Because of this added complexity, CEM requires very different analytical capabilities than customer success teams do.
Where does Customer Experience actually live?
So if customer success can’t be held accountable for customer experience management, where does this responsibility fall?
It’s tempting to say that customer experience is everyone’s responsibility. It sounds nice, and in a way it’s true. In order for an organization to actualize a complete customer experience transformation, everyone needs to be on board.
But practically, that doesn’t work. Telling everyone to own customer experience will create a logistical mess. There’s no accountability and nothing will get done.
Instead, customer experience needs to be owned by either the CEO or someone directly reporting to the CEO. If the CX leader doesn’t have that kind of access, customer experience initiatives are likely to fail.
Why does customer experience leadership need to come from the top? It’s because it relies on organizational access and the ability to make change. When we’ve seen mid-level managers who report to a head of marketing tasked with improving customer experience, they often don’t have the authority or the data to make the necessary improvements. Through very little fault of their own, initiatives fall short of what they could impact with the right backing.
Customer experience needs to generate metrics and insight across the entire customer journey. No single person can own the journey from start to finish. Product, marketing, sales, and services all deliver a tiny slice of the experience.
That’s why the Head of CX needs to be able to talk to all the various disciplines and also have the backing of CEO. Customer experience management is a cross-functional discipline and it requires the ability to work with a cross-functional team.
Marketing is also not CX
If you’re in marketing, you might be reading this article and thinking “Yes, but marketing is customer experience.” But marketing alone cannot be successful at delivering transformational CX.
It’s true that marketing extends across the entire customer journey. Marketing starts with awareness and prospect conversion, but it doesn’t end there. They find evangelists and happy customers further down the journey to encourage referrals and advocacy. They often lead NPS surveys and have similar metrics to the customer experience lead. In the experience economy, it can be difficult to tell a marketing team from a customer experience team.
However, marketing can struggle with the operational aspect of customer experience management.
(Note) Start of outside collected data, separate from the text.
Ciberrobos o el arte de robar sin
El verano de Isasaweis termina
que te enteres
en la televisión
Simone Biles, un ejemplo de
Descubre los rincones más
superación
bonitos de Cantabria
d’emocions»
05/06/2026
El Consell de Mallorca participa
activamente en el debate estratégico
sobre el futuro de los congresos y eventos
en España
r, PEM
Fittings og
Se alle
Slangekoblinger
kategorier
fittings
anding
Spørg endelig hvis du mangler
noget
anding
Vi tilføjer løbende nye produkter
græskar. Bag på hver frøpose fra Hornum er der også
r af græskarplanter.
CX is rooted in hands-on operational changes like shipping details, invoice updates and service improvements. These aren’t the typical domain of marketers, and they tend to find it difficult to execute the necessary ground level changes. In order to be successful, marketing teams need buy-in from partners across the organization to break down department silos.
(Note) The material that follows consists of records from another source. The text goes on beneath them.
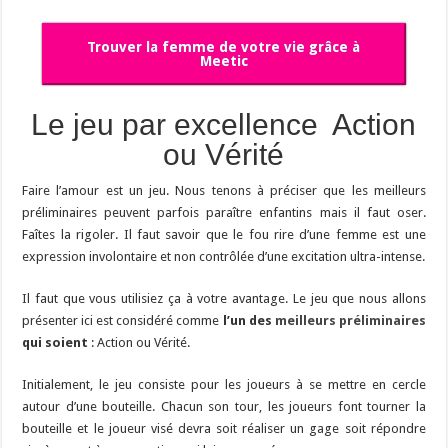
Trouver la femme de votre vie grâce à
Meetic
Le jeu par excellence Action
ou Vérité
Faire l’amour est un jeu. Nous tenons à préciser que les meilleurs
préliminaires peuvent parfois paraître enfantins mais il faut oser.
Faîtes la rigoler. Il faut savoir que le fou rire d’une femme est une
expression involontaire et non contrôlée d’une excitation ultra-intense.
Il faut que vous utilisiez ça à votre avantage. Le jeu que nous allons
présenter ici est considéré comme
l’un des
meilleurs préliminaires
qui soient
: Action ou Vérité.
Initialement, le jeu consiste pour les joueurs à se mettre en cercle
autour d’une bouteille. Chacun son tour, les joueurs font tourner la
bouteille et le joueur visé devra soit réaliser un gage soit répondre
Marketing brings a unique perspective to the customer experience program. In fact, we often see marketers becoming Chief Customer Officers. They are an important stakeholder in the process, because customer experience is the new marketing, after all.
Conclusion
At CloudCherry, I own customer experience. At an early stage, it makes sense for CX to come directly from the CEO because they have an all-encompassing view on the entire customer journey.
But everyone has a hand in delivering our customer experience. Sales and marketing create the customer expectations in the prospect stage, product determines usability and how the product feels, customer support delivers exceptional service and customer success ensures ongoing usage and value.
Ultimately, we need to remember that customer experience is not just customer success, but so much more than that. And, frankly, it doesn’t really matter what you call it – as long as the customer’s expectations are consistently being exceeded across the entire journey. The title of the department is just semantics.